The title means "I remember," and the film is based on Fellini's childhood during the fascist period. Roger Ebert likes to note that the people in his films always seem to be dancing to an unheard melody. This may be attributed to the music Fellini played on set, since the dialogue is dubbed in later. This also creates an effect that I love, a dreamlike environment where the action is separate from voice. Regardless of the cause, his films are a beautiful thing to watch. Here, he mainly keeps the camera at a safe distance from his subjects, thereby preventing the humorous from becoming overwrought. The film is unofficially demarcated by seasons, which create the pacing for a year in Titta's life--his coming of age.
As with 8 1/2, there is even a demented prostitute lurking on the beach.
And a bleak-looking scaffold, never finished.
The religious aura of a cinema.
In one scene, the entire town turns out to see an ocean liner pass by in the night.
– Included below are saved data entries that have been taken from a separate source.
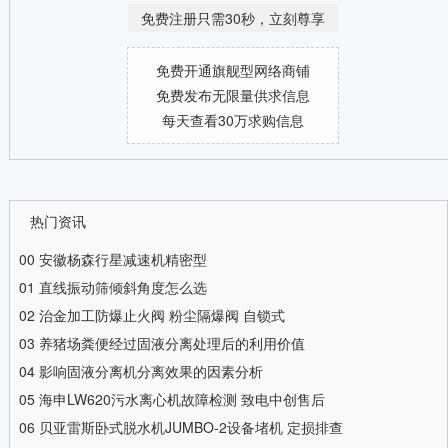
免费注册只需30秒，立刻尊享
免费开通旗舰型网络商铺
免费发布无限量供求信息
每天查看30万求购信息
热门资讯
00
安徽杨森行星减速机精密型
01
直线振动筛倾斜角度怎么选
02
治金加工防爆止火阀 粉尘隔爆阀 自锁式
03
养猪场粪便经过固液分离处理后的利用价值
04
影响固液分离机分离效果的因素分析
05
海申LW620污水离心机故障检测 致电中创售后
06
贝亚雷斯卧式脱水机JUMBO-2设备堵机 定损排查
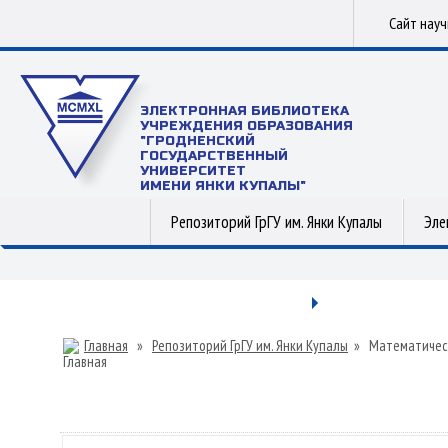
Сайт нау
ЭЛЕКТРОННАЯ БИБЛИОТЕКА
УЧРЕЖДЕНИЯ ОБРАЗОВАНИЯ
"ГРОДНЕНСКИЙ
ГОСУДАРСТВЕННЫЙ
УНИВЕРСИТЕТ
ИМЕНИ ЯНКИ КУПАЛЫ"
Репозиторий ГрГУ им. Янки Купалы
Эле
Главная
»
Репозиторий ГрГУ им. Янки Купалы
»
Математичес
One of the men shouts that it is one of the most glorious things that the fascist regime has built. Directly following this scene, the town is plunged into an impenetrable fog, an image which seems to speak even louder than Titta's anarchist father about the evils of fascism.
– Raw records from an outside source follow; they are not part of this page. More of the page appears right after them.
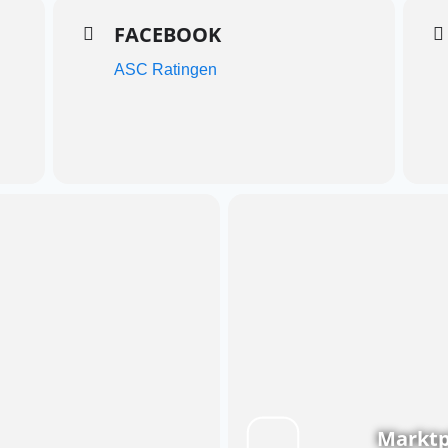
FACEBOOK
ASC Ratingen
Marktp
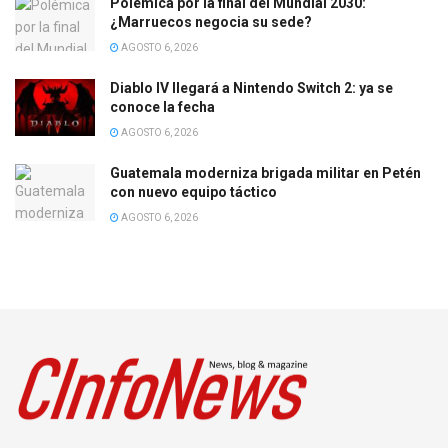
Polémica por la final del Mundial 2030:
¿Marruecos negocia su sede?
AGOSTO 6, 2026
Diablo IV llegará a Nintendo Switch 2: ya se
conoce la fecha
AGOSTO 6, 2026
Guatemala moderniza brigada militar en Petén
con nuevo equipo táctico
AGOSTO 6, 2026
Before the fog lifts, we bear witness to the young men dancing in the fog with imaginary women. So much of this film is devoted to the dreams of young men. Women are idolized; they are the dream. The glory of fascism is also a dream.
Fellini is one of my favorite filmmakers. His films always evoke a pure joy of watching that is separate from narrative. I don't watch them because I care about the narrative arc; I just can't tear my eyes away. This film is an impeccably choreographed dance to Nina Rota's beautiful score. It is the perfect reworking of a distant memory, idealized and dreamy.